I'm not an historian, I'm a storyteller but I do hope I have not made any serious factual howlers. In the end, though, the entire world is one that I created and manipulated to my own ends. Hence lifting that real-life incident from 1736 to 1715 and tinkering with it a little for my story. Again, the use of that incident was all part of the character development, to show how Flynt and others peopling my story react, interact and act. 

And that's the secret I think. Elmore Leonard said that all character can be shown through dialogue and to an extent he was right but I would also add that it can be revealed by the actions they take and why they take them.

It's a difficult job but hey, that's why we get the big bucks.

I'll pause here to let you all roll about the floor in hysterical laughter.

Thursday, September 02, 2021

Ordinary Lives

Wreck of the White Ship, 1120 CE


 Lately I've been thinking a lot about William Aelthing, only legitimate son and heir of England's Henry I. Of course I have, because that's what I do. I wonder – how would English history be different if William hadn't died in a shipwreck when he was seventeen? I love history and read about it constantly, especially European history, and specifically British and Roman history, and have since I was a child. I know quite a bit more about the history of late Roman republic/early Empire than the average person off the street. Same with English history.  I read about the famous folks because they are most written about, but what really interests me is the lives of ordinary people in the past. Like so many historical mystery authors of my generation, I was inspired by the books of Ellis Peters, who wrote about the day-to-day life of a humble Benedictine monk who lived during a vicious period of English history called the Anarchy, a forty-year-long civil war in the twelfth century between two claimants to the throne –  after the Aelthing's death, the only surviving legitimate child of Henry I, his daughter Empress Maude, and Henry's nephew Stephen, whose claim was at least partly based on the fact he was a guy and not a girl. 

When the opposing armies passed through any area of the country, misery and slaughter ensued. But most of the time ordinary, run-of-the mill English people lived their lives undisturbed. Most of them probably didn't care who was on the throne. A lot of them probably didn't even know. 

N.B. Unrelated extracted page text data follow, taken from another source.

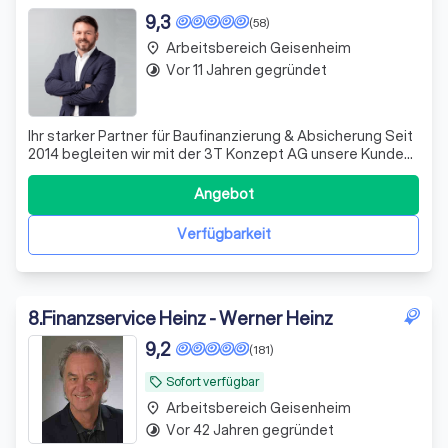
9,3
(58)
Arbeitsbereich Geisenheim
place
Vor 11 Jahren gegründet
timelapse
Ihr starker Partner für Baufinanzierung & Absicherung Seit
2014 begleiten wir mit der 3T Konzept AG unsere Kunden
als unabhängiger Finanzpartner und Franchisepartner der
Dr. Klein Privatkunden AG, einem der größten
Angebot
Finanzierungsdienstleister Deutschlands auf dem Weg
zur besten finanziellen Lösung.
Verfügbarkeit
8
.
Finanzservice Heinz - Werner Heinz
9,2
(181)
Sofort verfügbar
local_offer
Arbeitsbereich Geisenheim
place
Vor 42 Jahren gegründet
timelapse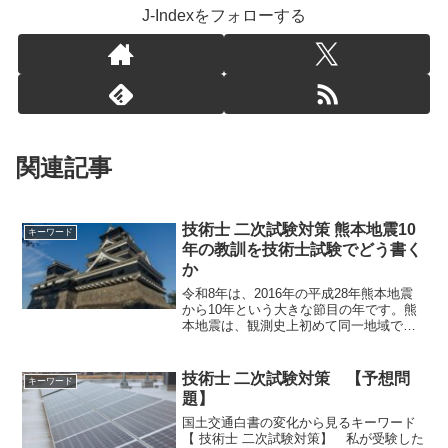
J-Indexをフォローする
関連記事
技術士 二次試験対策 熊本地震10
キーワード
年の教訓を技術士試験でどう書く
か
令和8年は、2016年の平成28年熊本地震
から10年という大きな節目の年です。熊
本地震は、観測史上初めて同一地域で震
度7が2回発生した地震であり、地震動、
地盤災害、インフラ被害、そしてその後
の豪雨による複合災害まで、多くの教訓
技術士 二次試験対策 【予想問
キーワード
を残しました。
題】
国土交通白書の変化から見るキーワード
【 技術士 二次試験対策】 私が受験した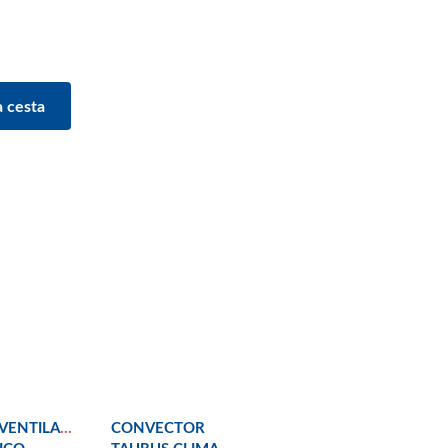
VENTILADOR
CONVECTOR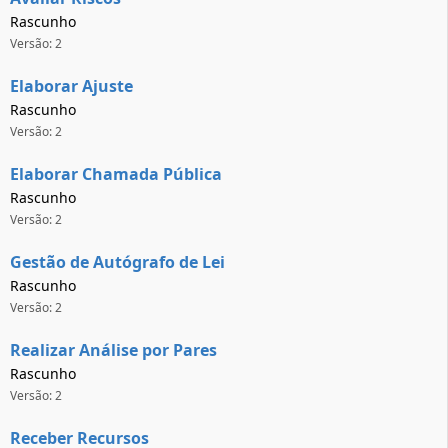
Rascunho
Versão: 2
Elaborar Ajuste
Rascunho
Versão: 2
Elaborar Chamada Pública
Rascunho
Versão: 2
Gestão de Autógrafo de Lei
Rascunho
Versão: 2
Realizar Análise por Pares
Rascunho
Versão: 2
Receber Recursos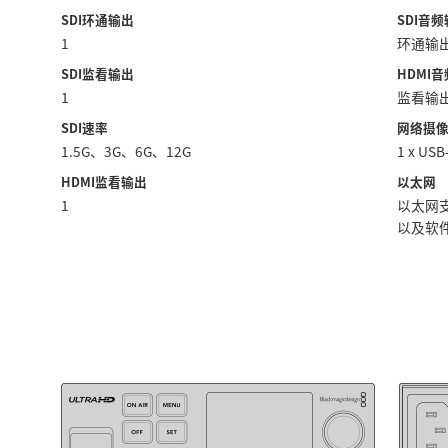
SDI环通输出
SDI音
1
环通输
SDI监看输出
HDMI
1
监看输
SDI速率
网络摄
1.5G、3G、6G、12G
1 x U
HDMI监看输出
以太网
1
以太网支持
以及软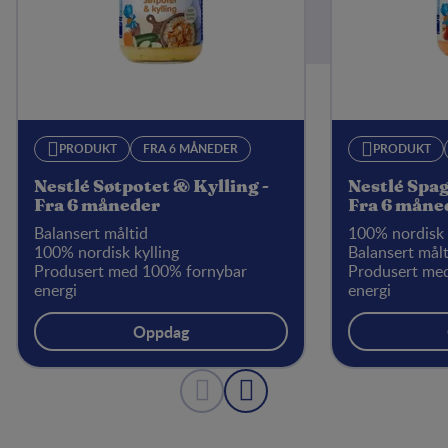
PRODUKT
FRA 6 MÅNEDER
PRODUKT
Nestlé Søtpotet & Kylling -
Nestlé Spag
Fra 6 måneder
Fra 6 måne
Balansert måltid
100% nordisk 
100% nordisk kylling
Balansert målt
Produsert med 100% fornybar
Produsert me
energi
energi
Lavt saltinnhold
Oppdag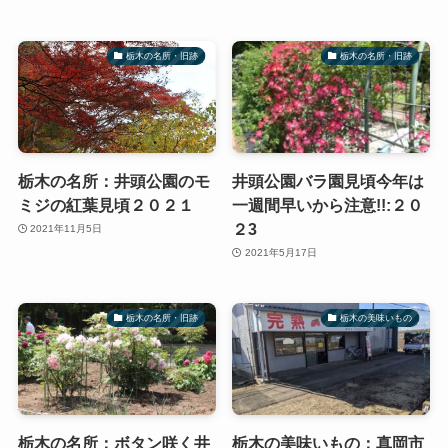
栃木の名所・旧跡
栃木の名所・旧跡
栃木の名所：井頭公園のモ
井頭公園バラ園見頃今年は
ミジの紅葉見頃２０２１
一週間早いから注意!!:２０
２3
2021年11月5日
2021年5月17日
栃木の名所・旧跡
栃木の美味いもの
栃木の名所：ボタン咲く井
栃木の美味いもの：真岡市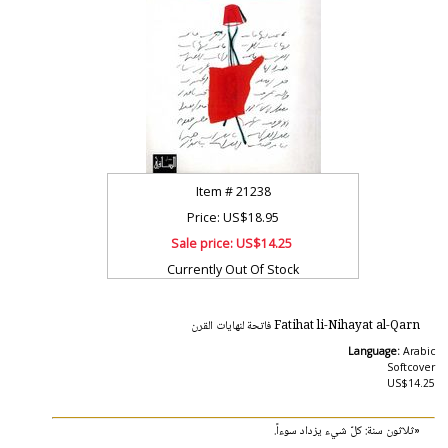
Item #
21238
Price: US$18.95
Sale price:
US$14.25
Currently Out Of Stock
Fatihat li-Nihayat al-Qarn فاتحة لنهايات القرن
Language:
Arabic
Softcover
US$14.25
«ثلاثون سنة: كلّ شيء يزداد سوءاً.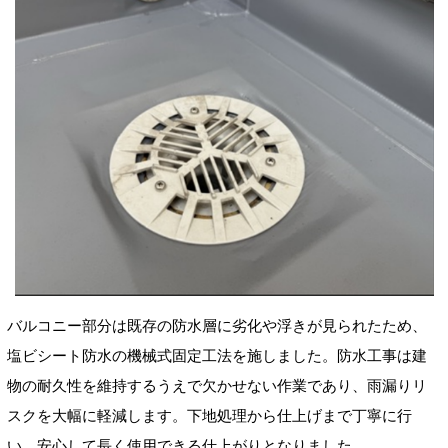
バルコニー部分は既存の防水層に劣化や浮きが見られたため、
塩ビシート防水の機械式固定工法を施しました。防水工事は建
物の耐久性を維持するうえで欠かせない作業であり、雨漏りリ
スクを大幅に軽減します。下地処理から仕上げまで丁寧に行
い、安心して長く使用できる仕上がりとなりました。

I've always thought that's interesting. What was it like to live an ordinary life in extraordinary times?

This interest in ordinary people's lives began to extend into American history for me when I got into my own genealogy in the 1990s and found out that I have many ancestors who were famous-event and/or famous-person adjacent, i.e. one of my so-many-greats grandmothers was the sister of Revolutionary war general Mad Anthony Wayne. General Daniel Morgan's sister is another direct ancestor. My Casey  grandfather of many generations back was in Francis Marion's regiment. My favorite direct ancestor from Revolutionary times was a young British soldier named Stephenson who deserted in South Carolina, hid out for the duration with an Irish-born farmer and ended up marrying his daughter. And those are just ancestors who lived in the 18th century. None of them are famous, but all of their lives were touched by the actions of powerful people and by events they did not cause and some may not have even cared about if they hadn't been forced to deal with them. 

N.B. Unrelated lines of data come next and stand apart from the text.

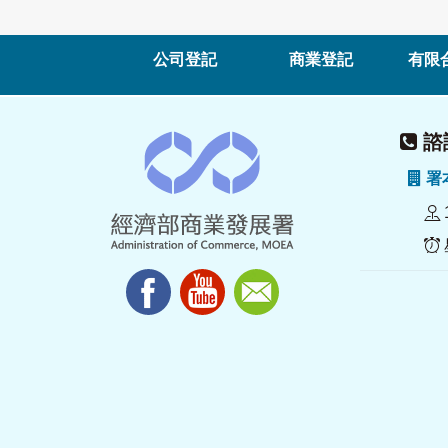
公司登記
商業登記
有限
諮詢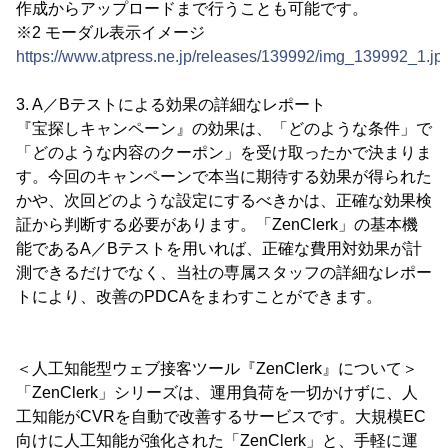
作成からアップロードまで行うことも可能です。
※2 モーダル表示イメージ
https://www.atpress.ne.jp/releases/139992/img_139992_1.jp
3. A／Bテストによる効果の詳細なレポート
『宝探しキャンペーン』の効果は、「どのような条件」で
「どのような内容のクーポン」を受け取ったかで決まりま
す。今回のキャンペーンで本当に期待する効果が得られた
かや、次回どのような設定にするべきかは、正確な効果検
証から判断する必要があります。「ZenClerk」の基本機
能であるA／Bテストを用いれば、正確な費用対効果が計
測できるだけでなく、当社の専属スタッフの詳細なレポー
トにより、改善のPDCAをまわすことができます。
＜人工知能型ウェブ接客ツール『ZenClerk』について＞
「ZenClerk」シリーズは、運用負荷を一切かけずに、人
工知能がCVRを自動で改善するサービスです。大規模EC
向けに人工知能が強化された「ZenClerk」と、手軽に運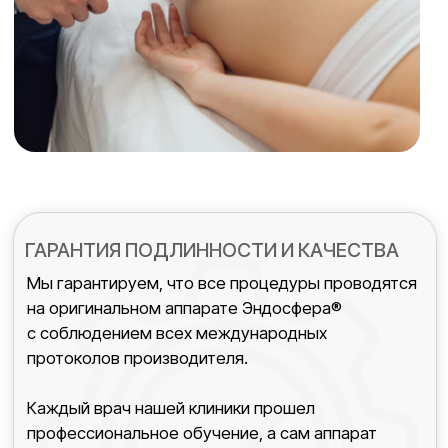
Время выполнения
Анестезия
до 75 минут
не требуется
Показания
Избыточная масса тела
Целлюлит на проблемных участках
(ягодицах, бедрах, животе, ногах,
руках)
Плохая циркуляция венозной крови
Пониженный тонус мышц или
мышечные спазмы
Дряблая или отечная кожа
Наличие растяжек
Неровности рельефа кожи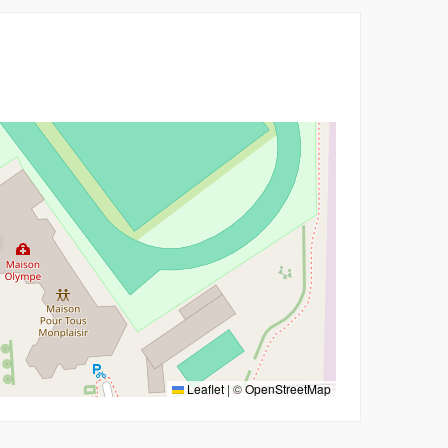
r
Leaflet
|
©
OpenStreetMap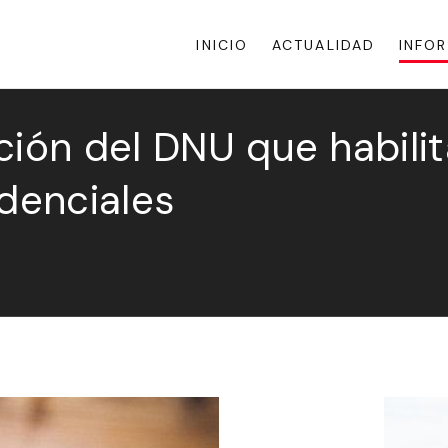
INICIO
ACTUALIDAD
INFO
ción del DNU que habili
idenciales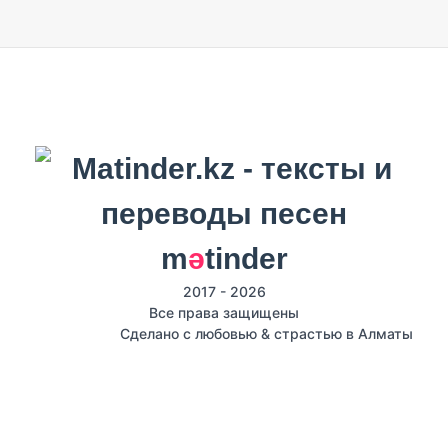
m
ә
tinder
2017 - 2026
Все права защищены
Сделано с любовью & страстью в Алматы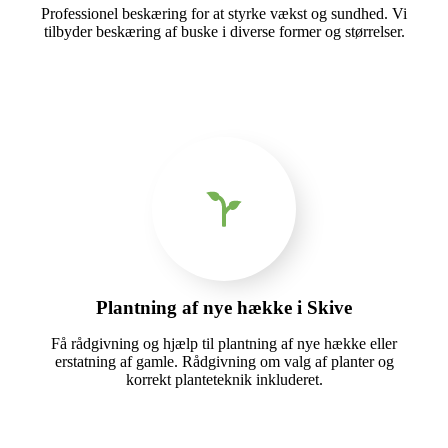
Professionel beskæring for at styrke vækst og sundhed. Vi
tilbyder beskæring af buske i diverse former og størrelser.
Plantning af nye hække i Skive
Få rådgivning og hjælp til plantning af nye hække eller
erstatning af gamle. Rådgivning om valg af planter og
korrekt planteteknik inkluderet.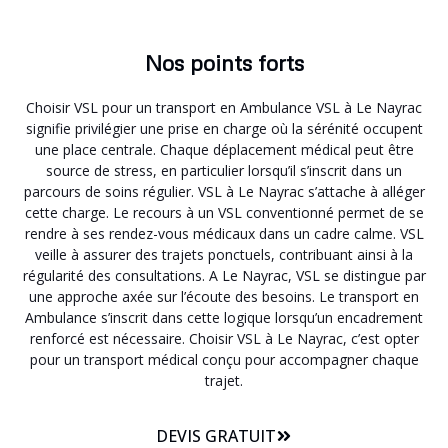
Nos points forts
Choisir VSL pour un transport en Ambulance VSL à Le Nayrac
signifie privilégier une prise en charge où la sérénité occupent
une place centrale. Chaque déplacement médical peut être
source de stress, en particulier lorsqu’il s’inscrit dans un
parcours de soins régulier. VSL à Le Nayrac s’attache à alléger
cette charge. Le recours à un VSL conventionné permet de se
rendre à ses rendez-vous médicaux dans un cadre calme. VSL
veille à assurer des trajets ponctuels, contribuant ainsi à la
régularité des consultations. A Le Nayrac, VSL se distingue par
une approche axée sur l’écoute des besoins. Le transport en
Ambulance s’inscrit dans cette logique lorsqu’un encadrement
renforcé est nécessaire. Choisir VSL à Le Nayrac, c’est opter
pour un transport médical conçu pour accompagner chaque
trajet.
DEVIS GRATUIT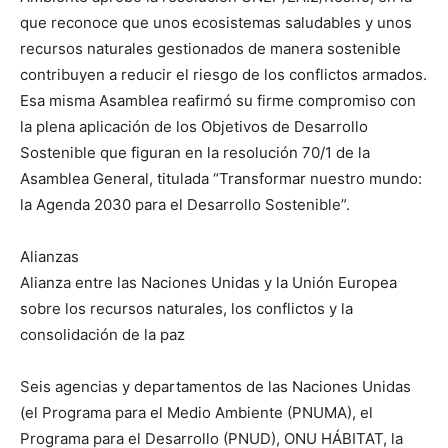
que reconoce que unos ecosistemas saludables y unos
recursos naturales gestionados de manera sostenible
contribuyen a reducir el riesgo de los conflictos armados.
Esa misma Asamblea reafirmó su firme compromiso con
la plena aplicación de los Objetivos de Desarrollo
Sostenible que figuran en la resolución 70/1 de la
Asamblea General, titulada “Transformar nuestro mundo:
la Agenda 2030 para el Desarrollo Sostenible”.
Alianzas
Alianza entre las Naciones Unidas y la Unión Europea
sobre los recursos naturales, los conflictos y la
consolidación de la paz
Seis agencias y departamentos de las Naciones Unidas
(el Programa para el Medio Ambiente (PNUMA), el
Programa para el Desarrollo (PNUD), ONU HÁBITAT, la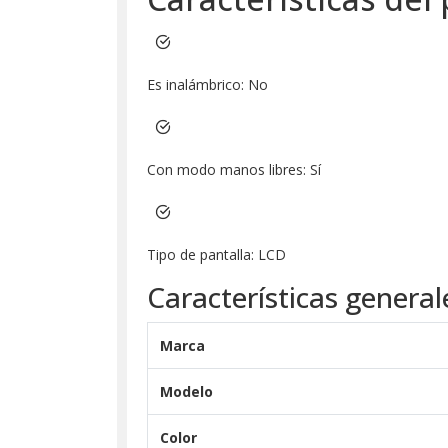
Es inalámbrico: No
Con modo manos libres: Sí
Tipo de pantalla: LCD
Características general
Marca
Modelo
Color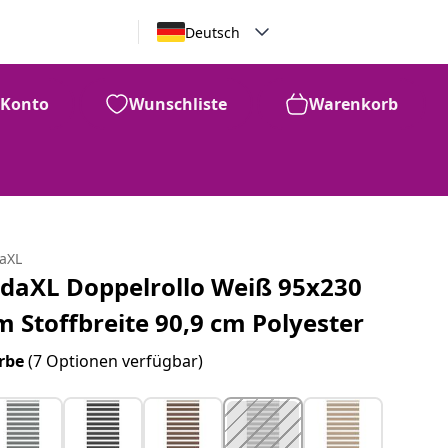
Deutsch
Konto
Wunschliste
Warenkorb
daXL
idaXL Doppelrollo Weiß 95x230
m Stoffbreite 90,9 cm Polyester
rbe
(7 Optionen verfügbar)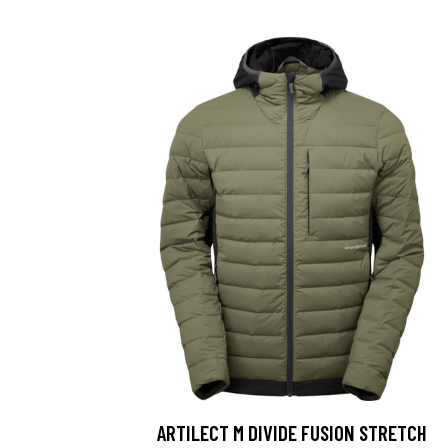
ARTILECT M DIVIDE FUSION STRETCH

That's what I like to write about. Ordinary lives lived in extraordinary times. What must it have been like to live then? How'd it feel? How'd they cope? 

You Dear Readers are familiar with the Chinese curse, “May you live in interesting times.” We're all cursed, I think, because we always live in interesting times. In 200 years our descendants will be looking back at us in wonder and thinking, “How'd it feel? How did they cope?”